When I woke up this morning, I decided to check the scores of the St. Louis Cardinal baseball team, beloved by my family for five generations. When they make the post season, any family members that are available attend the games!! (I won’t be able to go this year!)
These are the last few games of the season and the division title is on the line. The Cards have been hot. Anyway, when I wake up, I didn’t get a score but was surprised to learn that it was the 19th inning so I got to see the end of a game!! Sadly they lost!
Rob and I debated the term vacation. Are we on vacation? I don’t think so. I learned that the word vacation comes from the wealthy “vacating” the city for the summer. They often spent time in their summer homes. No, that’s not it.
In the recent past vacation has meant leaving work behind and traveling to a location with the family and having a respite from daily chores. Getting closer.
Today, in the age of digital communications, vacations are being redefined as many take their work with them. No, although we need our cell phones to make travel possible.
After learning about previously unknown terms such as mancations, staycations, and bleisure, we have decided that we are taking a gap year. Of course, it isn’t between high school and college or between college and a job, but it is between work and retirement.
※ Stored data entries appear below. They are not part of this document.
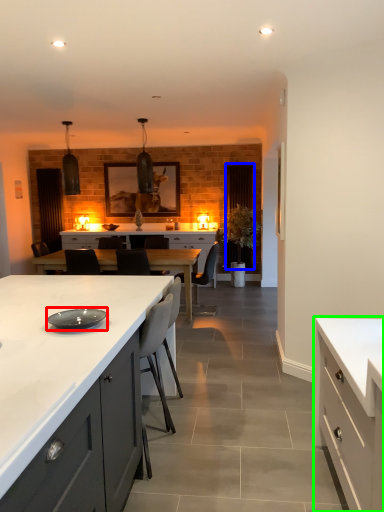 Question: Estimate the real-world distances between objects in this image. Which object is farther from plate (highlighted by a red box), glass door (highlighted by a blue box) or cabinetry (highlighted by a green box)?

Choices:
 (A) glass door
 (B) cabinetry

Answer: (A) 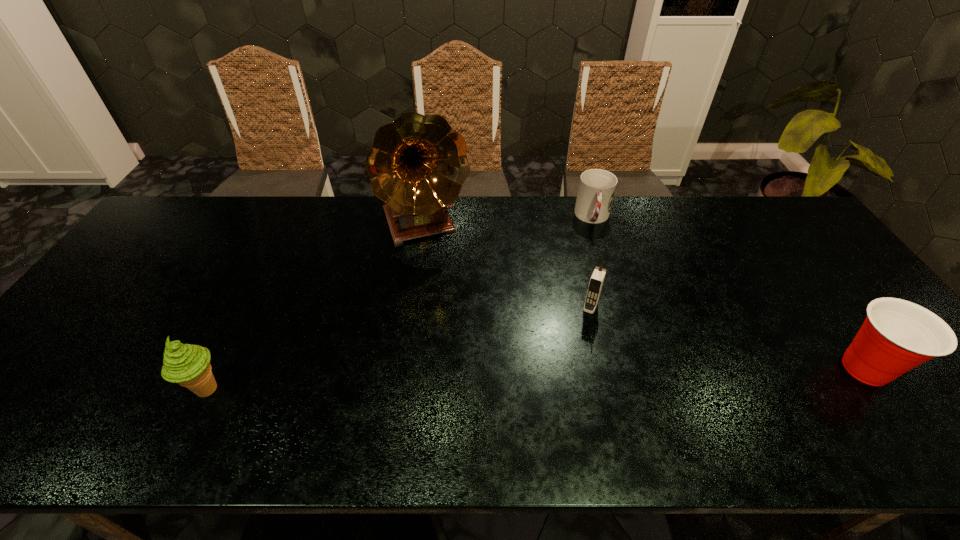 I want to click on phonograph_record present at the far edge, so click(417, 165).

Where is `icecream situated at the near edge`? icecream situated at the near edge is located at coordinates (188, 365).

Locate an element on the screen. Image resolution: width=960 pixels, height=540 pixels. cup positioned at the near edge is located at coordinates (897, 335).

Identify the location of object present at the right edge. Image resolution: width=960 pixels, height=540 pixels. (897, 335).

I want to click on object that is at the near right corner, so (897, 335).

This screenshot has height=540, width=960. Identify the location of free point at the far edge. (x=684, y=213).

In the image, there is a desktop. Identify the location of blank space at the near edge. This screenshot has height=540, width=960. [315, 392].

Image resolution: width=960 pixels, height=540 pixels. In the image, there is a desktop. What are the coordinates of `free space at the left edge` in the screenshot? It's located at (114, 301).

In the image, there is a desktop. Where is `free space at the right edge`? Image resolution: width=960 pixels, height=540 pixels. free space at the right edge is located at coordinates (831, 318).

This screenshot has height=540, width=960. In the image, there is a desktop. What are the coordinates of `blank space at the far left corner` in the screenshot? It's located at (191, 228). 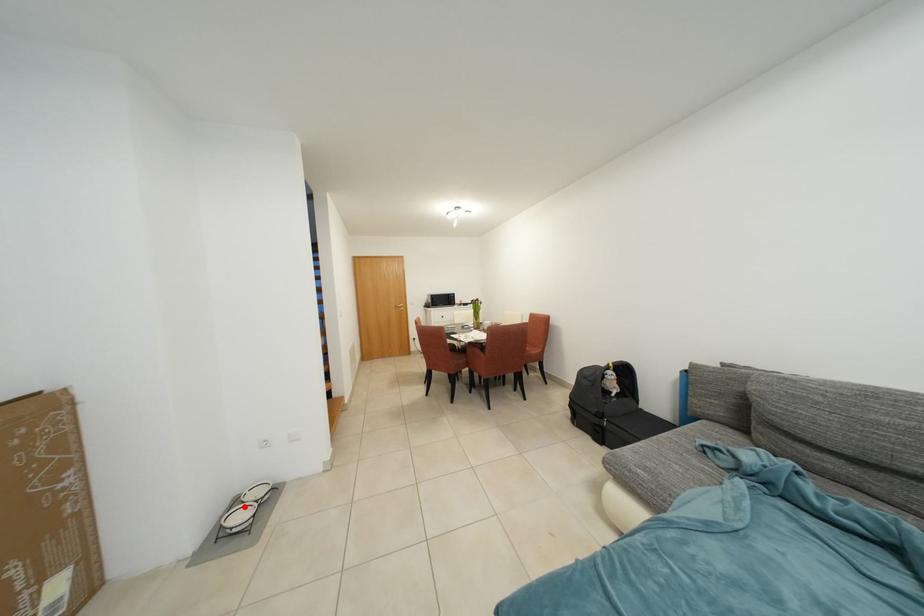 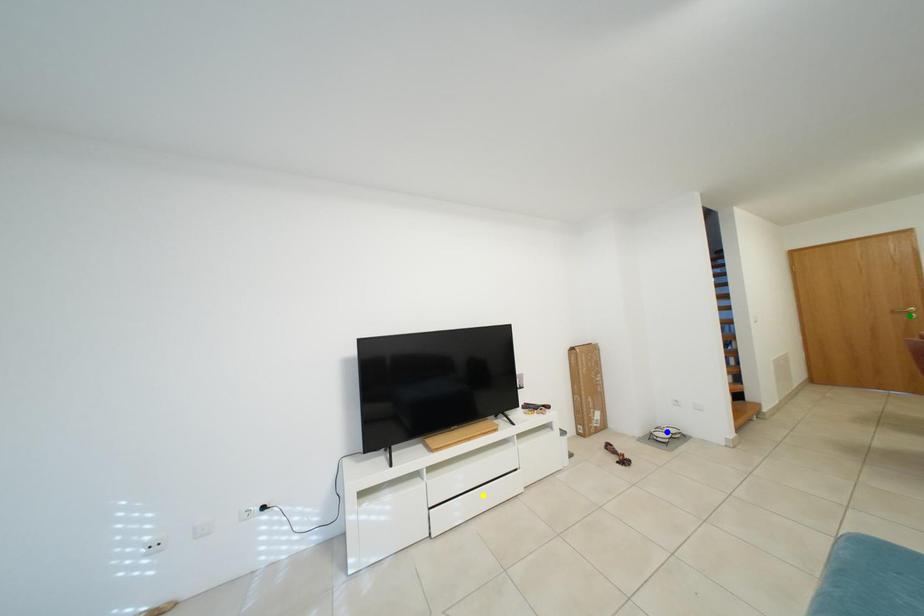 Question: I am providing you with two images of the same scene from different viewpoints. A red point is marked on the first image. You are given multiple points on the second image. Which point in image 2 represents the same 3d spot as the red point in image 1?

Choices:
 (A) yellow point
 (B) green point
 (C) blue point

Answer: (C) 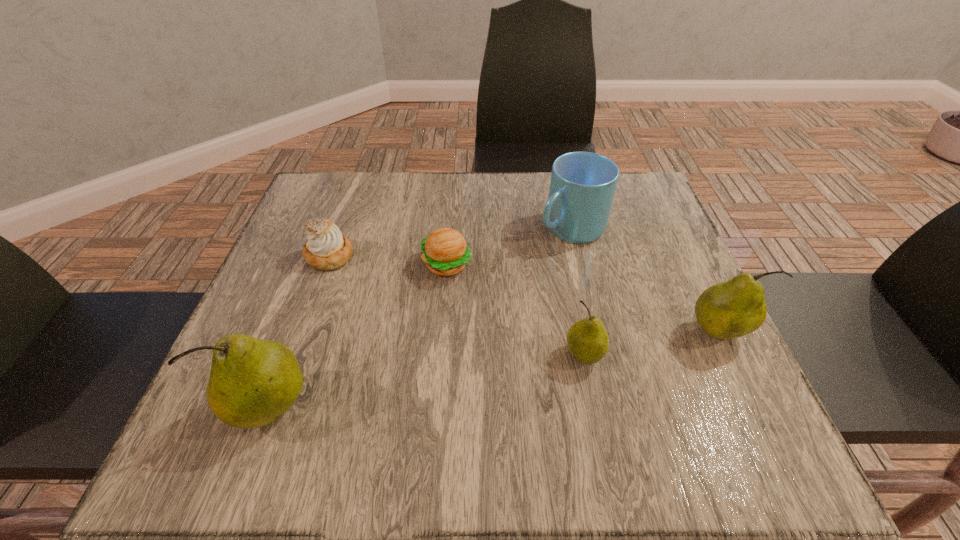 The image size is (960, 540). I want to click on the leftmost pear, so click(x=252, y=382).

Where is `the nearest pear`? the nearest pear is located at coordinates (252, 382).

This screenshot has width=960, height=540. Find the location of `the shortest pear`. the shortest pear is located at coordinates (587, 339).

Find the location of a particular element. This screenshot has height=540, width=960. the rightmost object is located at coordinates (732, 309).

The image size is (960, 540). What are the coordinates of `the rightmost pear` in the screenshot? It's located at (732, 309).

Locate an element on the screen. hamburger is located at coordinates (445, 252).

Locate an element on the screen. This screenshot has height=540, width=960. mug is located at coordinates (582, 187).

Locate an element on the screen. pastry is located at coordinates (326, 248).

Where is `free point located on the right of the leftmost pear`? Image resolution: width=960 pixels, height=540 pixels. free point located on the right of the leftmost pear is located at coordinates (372, 408).

Identify the location of blank space located 0.280m on the back of the shortest pear. (561, 241). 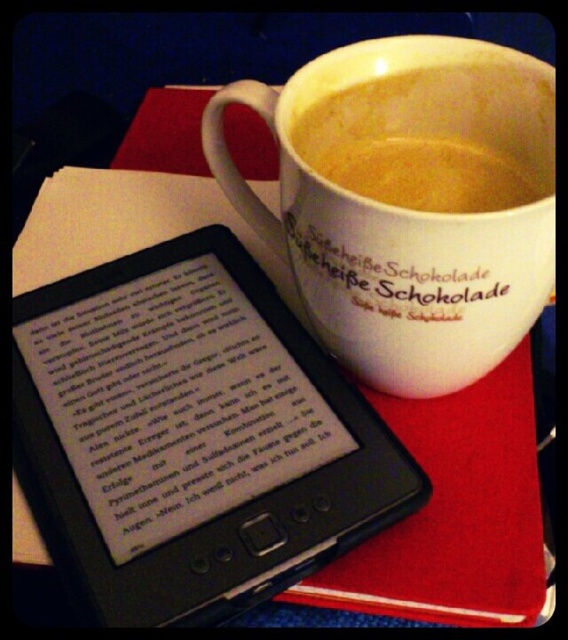 Does black matte tablet computer at upper left have a larger size compared to white matte cup of coffee at upper center?

Correct, black matte tablet computer at upper left is larger in size than white matte cup of coffee at upper center.

In the scene shown: Does black matte tablet computer at upper left appear over white matte cup of coffee at upper center?

No.

Locate an element on the screen. Image resolution: width=568 pixels, height=640 pixels. black matte tablet computer at upper left is located at coordinates (194, 440).

Which is below, white matte mug at upper center or white matte cup of coffee at upper center?

white matte mug at upper center

Image resolution: width=568 pixels, height=640 pixels. I want to click on white matte mug at upper center, so click(x=404, y=209).

Where is `white matte mug at upper center`? white matte mug at upper center is located at coordinates (404, 209).

Who is higher up, black matte tablet computer at upper left or white matte mug at upper center?

white matte mug at upper center is higher up.

You are a GUI agent. You are given a task and a screenshot of the screen. Output one action in this format:
    pyautogui.click(x=<x>, y=<y>)
    Task: Click on the black matte tablet computer at upper left
    Image resolution: width=568 pixels, height=640 pixels.
    Given the screenshot: What is the action you would take?
    pyautogui.click(x=194, y=440) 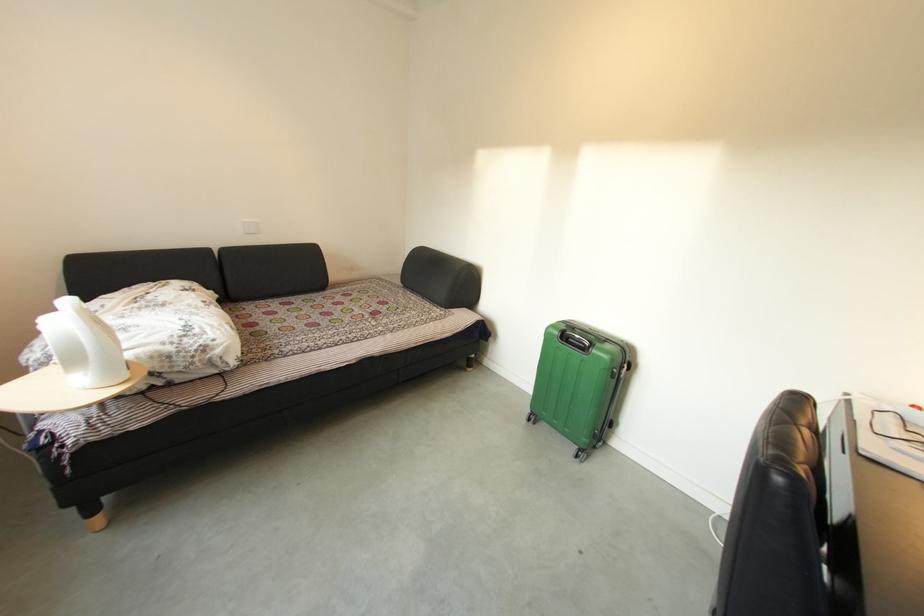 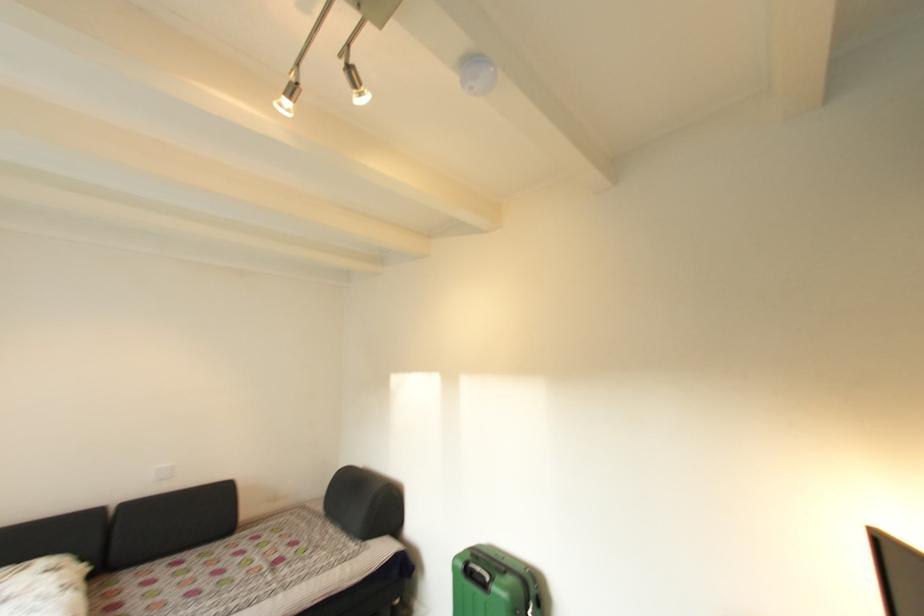 In the second image, find the point that corresponds to (426,301) in the first image.

(344, 533) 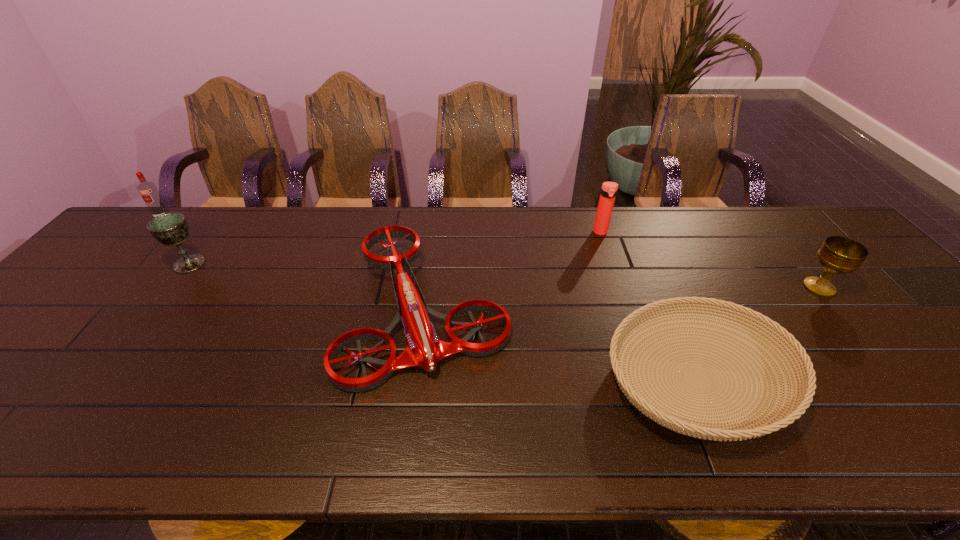 This screenshot has width=960, height=540. In order to click on vacant space in between the leftmost object and the rightmost object in this screenshot , I will do `click(491, 252)`.

Identify the location of free space between the rightmost object and the leftmost object. (491, 252).

The image size is (960, 540). In order to click on free spot between the farther chalice and the second shortest object in this screenshot , I will do `click(308, 287)`.

Locate an element on the screen. Image resolution: width=960 pixels, height=540 pixels. free area in between the left chalice and the basket is located at coordinates click(x=444, y=322).

Locate which object is the closest to the fifth nearest object. Please provide its 2D coordinates. Your answer should be formatted as a tuple, i.e. [(x, y)], where the tuple contains the x and y coordinates of a point satisfying the conditions above.

[(424, 349)]

Locate which object ranks second in proximity to the second farthest object. Please provide its 2D coordinates. Your answer should be formatted as a tuple, i.e. [(x, y)], where the tuple contains the x and y coordinates of a point satisfying the conditions above.

[(796, 405)]

Locate an element on the screen. vacant point that satisfies the following two spatial constraints: 1. on the back side of the fifth nearest object; 2. on the right side of the fifth object from right to left is located at coordinates (213, 233).

The height and width of the screenshot is (540, 960). Find the location of `free space in the image that satisfies the following two spatial constraints: 1. on the front label of the leftmost object; 2. on the right side of the fifth object from right to left`. free space in the image that satisfies the following two spatial constraints: 1. on the front label of the leftmost object; 2. on the right side of the fifth object from right to left is located at coordinates (119, 264).

Where is `blank space that satisfies the following two spatial constraints: 1. on the front label of the farthest object; 2. on the left side of the fifth tallest object`? The image size is (960, 540). blank space that satisfies the following two spatial constraints: 1. on the front label of the farthest object; 2. on the left side of the fifth tallest object is located at coordinates (76, 309).

Where is `vacant space that satisfies the following two spatial constraints: 1. on the front label of the leftmost object; 2. on the left side of the basket`? The width and height of the screenshot is (960, 540). vacant space that satisfies the following two spatial constraints: 1. on the front label of the leftmost object; 2. on the left side of the basket is located at coordinates pyautogui.click(x=11, y=380). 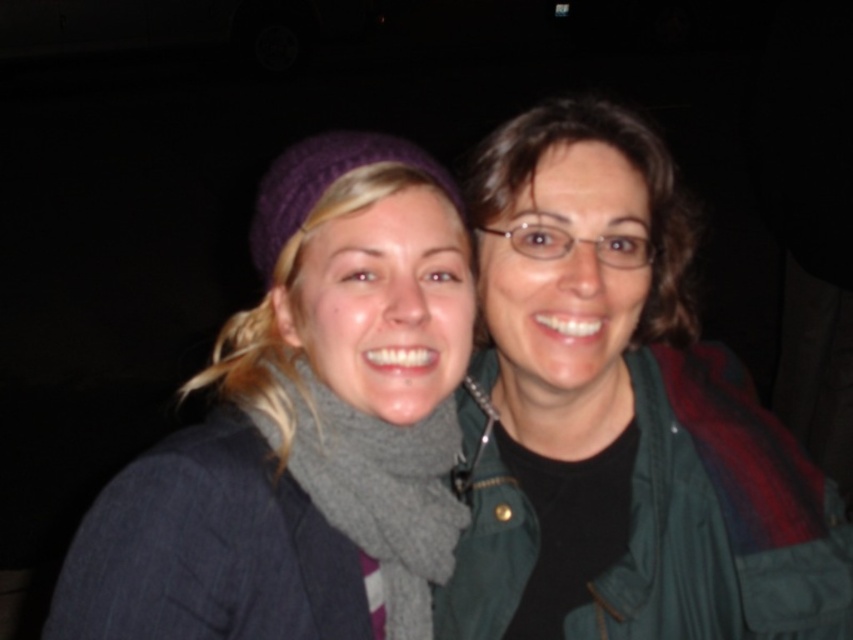 Who is shorter, gray woolen scarf at center or green matte jacket at upper right?

green matte jacket at upper right

Can you confirm if gray woolen scarf at center is positioned below green matte jacket at upper right?

Correct, gray woolen scarf at center is located below green matte jacket at upper right.

Locate an element on the screen. The width and height of the screenshot is (853, 640). gray woolen scarf at center is located at coordinates (381, 493).

Looking at this image, does green matte jacket at center have a smaller size compared to green matte jacket at upper right?

Correct, green matte jacket at center occupies less space than green matte jacket at upper right.

Which is more to the left, green matte jacket at center or green matte jacket at upper right?

green matte jacket at center

Which is behind, point (706, 518) or point (477, 227)?

The point (706, 518) is more distant.

Where is `green matte jacket at center`? The height and width of the screenshot is (640, 853). green matte jacket at center is located at coordinates (619, 417).

Can you confirm if gray woolen scarf at center is shorter than purple knitted hat at upper left?

In fact, gray woolen scarf at center may be taller than purple knitted hat at upper left.

Can you confirm if gray woolen scarf at center is positioned to the left of purple knitted hat at upper left?

No, gray woolen scarf at center is not to the left of purple knitted hat at upper left.

Is point (329, 461) positioned in front of point (291, 202)?

No, it is behind (291, 202).

At what (x,y) coordinates should I click in order to perform the action: click on gray woolen scarf at center. Please return your answer as a coordinate pair (x, y). This screenshot has width=853, height=640. Looking at the image, I should click on [x=381, y=493]. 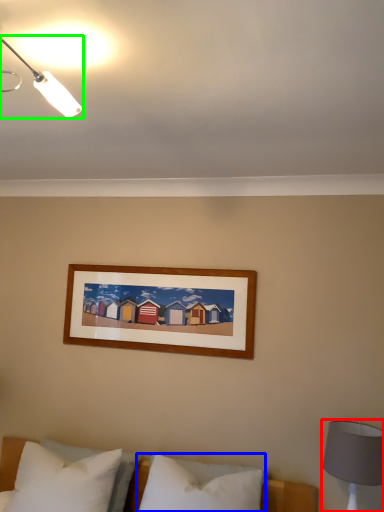 Question: Which is nearer to the bedside lamp (highlighted by a red box)? pillow (highlighted by a blue box) or lamp (highlighted by a green box).

Choices:
 (A) pillow
 (B) lamp

Answer: (A)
It is a transitional gap year for us nonetheless.
Next, I learned about something called The Grand Tour. This tour was done by Brits upon turning 18-21 in order to complete or at least further their knowledge of culture, art, music, etc. I guess that we are doing this late in life. (Rob is 65. I asked him how it feels to check the box “over 65” which now lumps him into the same category with my 95-year-old father!!)
We learned about a British man named Patrick Leigh Fermor who went on the longest gap year in history. He started in Holland at the age of 18 and went on foot to Istanbul. He later wrote a trilogy of his rich adventures: A Time of Gifts (1977), Between the Woods and the Water (1986), and The Broken Road (2013). The latter was not completed at the time of his death in 2011 even though his 6-year journey ended in 1939 when he returned home and enlisted in WWII. He lived until age 96. (By the way, I want to read these books as it pertains to the area in which we are currently traveling.)
Well, now that we have confirmed our gap year, we decided to walk up the hill of Brașov called Tâmpa. There is a cable car built in the communist era, but we like to hike so we packed a picnic lunch with sandwiches, chips, peanuts, apples and walked to the nearby trail entrance. What is this I see?
Bears!!! And our backpacks are loaded for bear…I mean, we are walking picnic baskets!!!
Rob said that we could go by cable car instead. Phew!!! Here is a picture of Rob behind the Brașov sign.
And here is the view!
Our walkabout city tour was given by Smaranda. She lived through the communist times and its dramatic conclusion. She lived in the countryside where life was more bearable because you could live off the land and trade with neighbors.
During those years, Brașov was an industrial center for communism, but it collapsed when communism did.
There are three provinces in Romania: Wallachia, Moldavia and Transylvania. At the end of WWII, the country of Romania resulted in the shape of a fish leaping out of the Black Sea. Romania has been a country since 1918: 101 years.
Brașov has been known by other names throughout history depending on which nation was in power and has a complicated history like all European cities!!!
Council Square is really more of a triangle but is surrounded by colorful buildings. There are brown plaques on old buildings indicating their historical value. On one end is the Council Hall that was built in 1420, but is now a history museum.
It housed all of the commerce records. In the marketplace there was a 20% tax for everything sold.
In the middle of the square was the Pillar of Inequity. This is where the sentence of the criminals were carried out.
When people were married, they would parade around the square.
During Communism it was used as a parking lot because they didn’t want people to congregate. This was funny since very few people had cars.
The fortification of Brașov started with city walls and gates.
Later bastions and towers were added. Each tower was built, maintained, and defended a guild. For example, the rope makers would all man a tower when there was a threat of attack!!!
In 1559, Katrina’s Gate was built to collect taxes and is the only one remaining.
The Saxons were inside and the Romanians lived outside the city. Romanians had to pay a tax to enter and go to the market. There were gates on four sides.
In the old part of the city where the Romanians lived is the highest concentration of crosses in the country. “God is watching” has two meanings.
The four spires surrounding a large spire of the gate indicated that if one committed a crime in this city, decapitation could be the sentence. Commoners were either hung or axed. Noblemen got an upgrade; a sharp sword.
The last execution in Romania was in 1989, Nicolae Ceaușescu, the last communist president. He and his wife were killed by firing squad…on television…on Christmas Day!
Our tour was almost over and I asked Smaranda about bears. She said not to worry because they are on the other side the mountain.
Hasn’t she heard of the following song lyrics?
The bear went over the mountain, the bear went over the mountain
The bear went over the mountain, to see what he could see.
And all that he could see, and all that he could see
Was the other side of the mountain, the other side of the mountain
The other side of the mountain, was all that he could see.